AMD Piledriver rumours ... and expert conjecture

Reynod · Oct 27, 2011

We have had several requests for a sticky on AMD's yet to be released Piledriver architecture ... so here it is.

I want to make a few things clear though.

Post a question relevant to the topic, or information about the topic, or it will be deleted.

Post any negative personal comments about another user ... and they will be deleted.
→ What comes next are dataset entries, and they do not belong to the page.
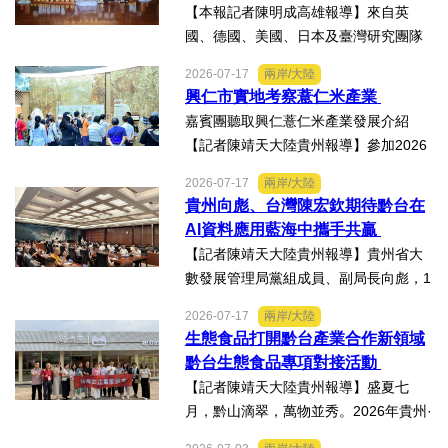
楠西地震及丹娜絲風災區
【本報記者陳明成高雄報導】來自英
國、德國、美國、日本及臺灣研究團隊
及國際評審專家所參與為期四天，由國
2026-07-17
兩岸/大陸
科會舉辦的「貝蒙論壇」，實地交流活
興仁市實地考察薏仁米產業
動走訪臺南楠西地震及丹娜絲風災區，
嘉賓團聽取興仁薏仁米產業發展介紹
慈濟動員資金與萬人次的復原...
【記者陳靖天大陸貴州報導】參加2026
貴州·臺灣經貿交流合作懇談會、黔台特
2026-07-17
兩岸/大陸
色產業助力鄉村振興對接會的臺灣嘉賓
貴州向彪、台灣陳宏欽期待黔台在
組團，7月15日，到興仁市實地考察，深
AI資料應用藍海中攜手共贏
入調研興仁薏仁米...
【記者陳靖天大陸貴州報導】貴州省大
數發展管理局黨組成員、副局長向彪，1
4日，在2026年貴州・臺灣經貿交流合
2026-07-17
兩岸/大陸
作懇談會黔台大數據與人工智能產業對
生態食品打開黔台產業合作新領域
接會上表示，召開黔台大數據與人工智
黔台生態食品專項對接活動
能產業對接會，旨在搭建兩...
【記者陳靖天大陸貴州報導】盛夏七
月，黔山滴翠，萬物並秀。2026年貴州·
臺灣經貿交流合作懇談會「黔台生態食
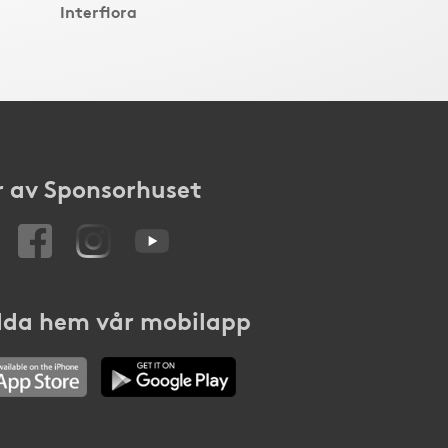
Interflora
 av Sponsorhuset
da hem vår mobilapp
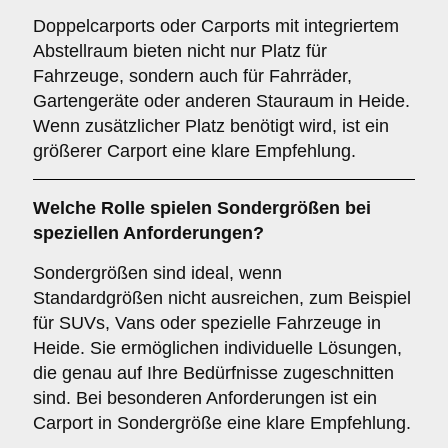
Doppelcarports oder Carports mit integriertem
Abstellraum bieten nicht nur Platz für
Fahrzeuge, sondern auch für Fahrräder,
Gartengeräte oder anderen Stauraum in Heide.
Wenn zusätzlicher Platz benötigt wird, ist ein
größerer Carport eine klare Empfehlung.
Welche Rolle spielen
Sondergrößen
bei
speziellen Anforderungen?
Sondergrößen sind ideal, wenn
Standardgrößen nicht ausreichen, zum Beispiel
für SUVs, Vans oder spezielle Fahrzeuge in
Heide. Sie ermöglichen individuelle Lösungen,
die genau auf Ihre Bedürfnisse zugeschnitten
sind. Bei besonderen Anforderungen ist ein
Carport in Sondergröße eine klare Empfehlung.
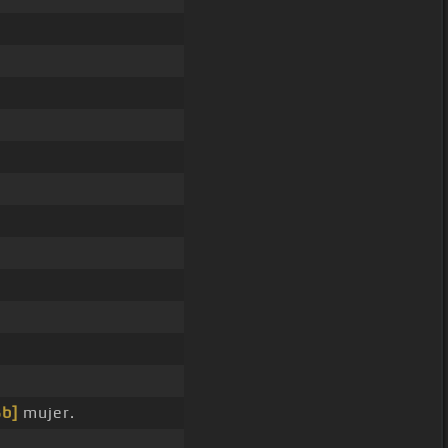
Bb]
mujer.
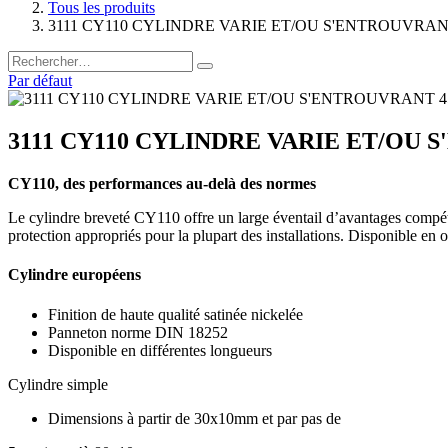
Tous les produits
3111 CY110 CYLINDRE VARIE ET/OU S'ENTROUVRANT
Par défaut
3111 CY110 CYLINDRE VARIE ET/OU 
CY110, des performances au-delà des normes
Le cylindre breveté CY110 offre un large éventail d’avantages compétit
protection appropriés pour la plupart des installations. Disponible en 
Cylindre européens
Finition de haute qualité satinée nickelée
Panneton norme DIN 18252
Disponible en différentes longueurs
Cylindre simple
Dimensions à partir de 30x10mm et par pas de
Post flame baiting comments about the blue, red and green team and they will be deleted.

Enjoy ...

palladin9479 · Mar 15, 2012

Benchmarks of 64-bit FF vs 32-bit FF

http://www.extremetech.com/computing/90546-firefox-8-x64-has-64-bit-browsing-finally-come-of-age

Just as an example.

wh3resmycar · Mar 15, 2012

running eclipse + avd + favorite browser would eat a considerable amount of RAM (above 1gb) already.

imagine if you put extra services here and there, sql / apache, and somebody dares to put RAM inside a CPU? that's icky. and i doubt win8metro is going to soften up on eating RAM. you guys are not talkin about these creatures you call "general users" aren't you? they're moving onto tablets, to hell with them.

anyway. how many PCIE lanes will the next gen AMD chipset sport? i don't know if that has been mentioned before but i think that's an (err only) area AMD can actually compete on.

palladin9479 · Mar 15, 2012

Memory on CPU makes perfect sense for Phone / Tablets. Utilizing a small SoC with a lightweight OS provides a much smaller memory footprint with a full blown Desktop. That being said, Samsung is now shipping 1GB phones and will be putting more on Tablets.

dogman_1234 · Mar 15, 2012

I actually can see SoC as being good for servers as well.

Think Cray for a while and let it sink in...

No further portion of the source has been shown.